The next time you hear some strident feminist sounding off about glass ceilings and the supposed exclusion of women from decision-making, think of the case of George Pell. No connection? Oh yes there is. Gender quotas were not only filled but arguably exceeded by the volume of female participation in the long and sorry saga of Pell’s persecution.
All that blather you still hear on places like Radio National about men being in charge of everything and women chained to the sink is no longer true, if ever it was. Very powerful, high-achieving women had a big say in cooking up the case against Pell and in putting him away. Their involvement shows that the notion of male domination in the professions is a straw – I suppose we should say – person, set up by feminists to foster the myth that women are “oppressed” (by white conservatives males like Pell, presumably; as paid-up members of the Left, feminists would naturally believe that).
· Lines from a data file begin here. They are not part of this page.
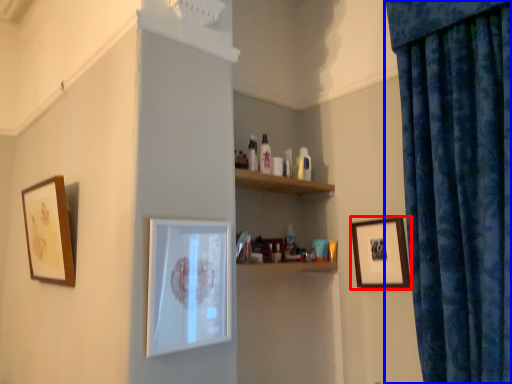 Question: Among these objects, which one is nearest to the camera, picture frame (highlighted by a red box) or curtain (highlighted by a blue box)?

Choices:
 (A) picture frame
 (B) curtain

Answer: (B) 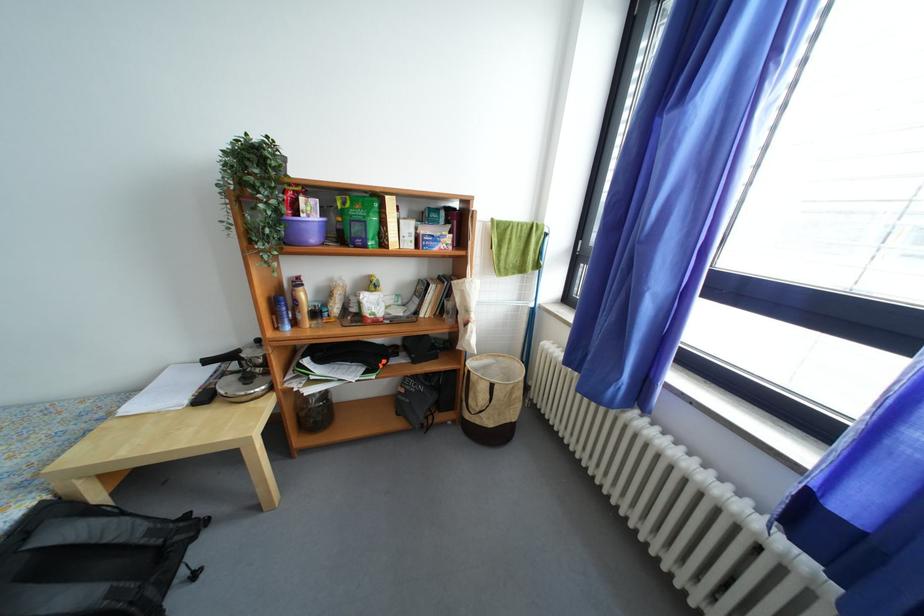 Find the location of a particular element. black pot handle is located at coordinates (224, 358). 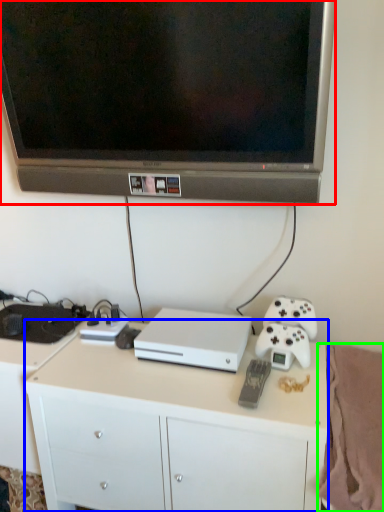 Question: Based on their relative distances, which object is nearer to television (highlighted by a red box)? Choose from desk (highlighted by a blue box) and blanket (highlighted by a green box).

Choices:
 (A) desk
 (B) blanket

Answer: (A) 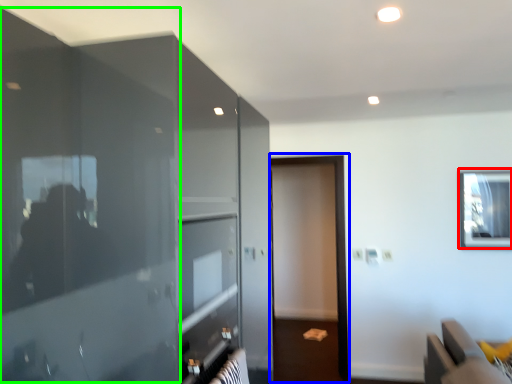 Question: Which object is positioned closest to window (highlighted by a red box)? Select from screen door (highlighted by a blue box) and glass door (highlighted by a green box).

Choices:
 (A) screen door
 (B) glass door

Answer: (A) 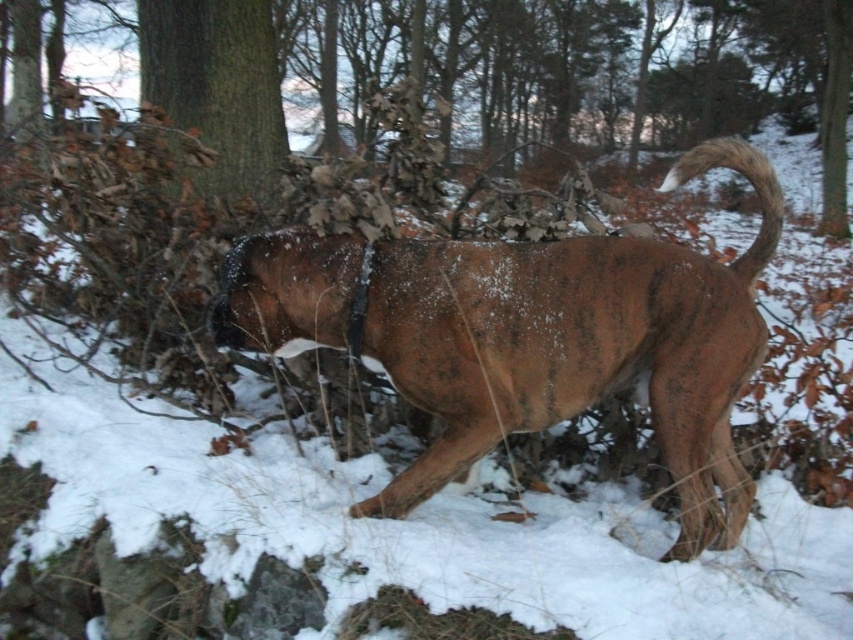 Based on the photo, you are a hiker trying to locate the brown rough bark at upper center. You see the brown fur dog at center. Based on their positions, where should you look relative to the dog?

The brown fur dog at center is in front of brown rough bark at upper center, so you should look behind the dog to find the brown rough bark at upper center.

You are standing in a snowy forest and see a brown fur dog at center and a brown bark tree at center. Which one is positioned more to the left?

The brown fur dog at center is positioned to the left of the brown bark tree at center.

You are a hiker who has just spotted a dog in the snowy forest. You see the point marked at coordinates (578, 346). What is the object located at that point?

The point at coordinates (578, 346) marks the brown fur dog at center. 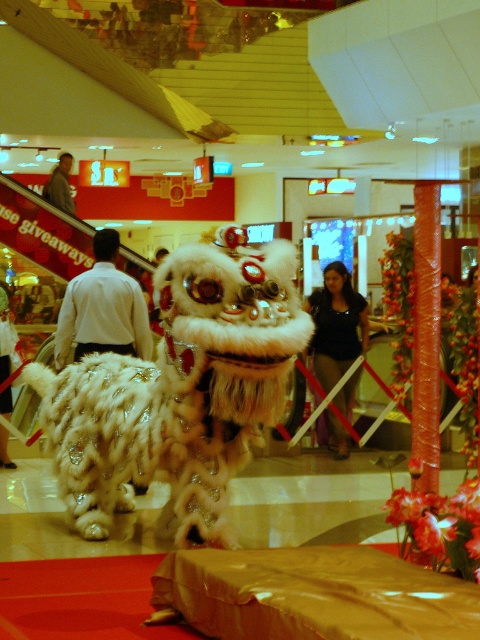 Question: Which object is the closest to the gray fabric jacket at upper left?

Choices:
 (A) white fur coat at center
 (B) white fluffy lion at center

Answer: (B)

Question: Which of the following is the closest to the observer?

Choices:
 (A) (359, 321)
 (B) (148, 339)
 (C) (64, 161)

Answer: (B)

Question: Can you confirm if white fur coat at center is bigger than white fluffy lion at center?

Choices:
 (A) yes
 (B) no

Answer: (B)

Question: Estimate the real-world distances between objects in this image. Which object is closer to the white fluffy lion at center?

Choices:
 (A) white fur coat at center
 (B) gray fabric jacket at upper left

Answer: (A)

Question: Does white fluffy lion at center have a smaller size compared to gray fabric jacket at upper left?

Choices:
 (A) yes
 (B) no

Answer: (A)

Question: Is white fur coat at center wider than gray fabric jacket at upper left?

Choices:
 (A) yes
 (B) no

Answer: (A)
Let’s see, who shall we start with? Well, Louise Milligan of the ABC hurled herself into the fray very early on. As a reporter, she has more opportunity than most people to air her views, courtesy of your tax dollars. But not content with that, she wrote a book as well (on the taxpayer’s time?) telling the world how guilty Pell was, or more accurately, how guilty she had decided he was, since her literary effort appeared some time before any accusations against Pell had been made in court.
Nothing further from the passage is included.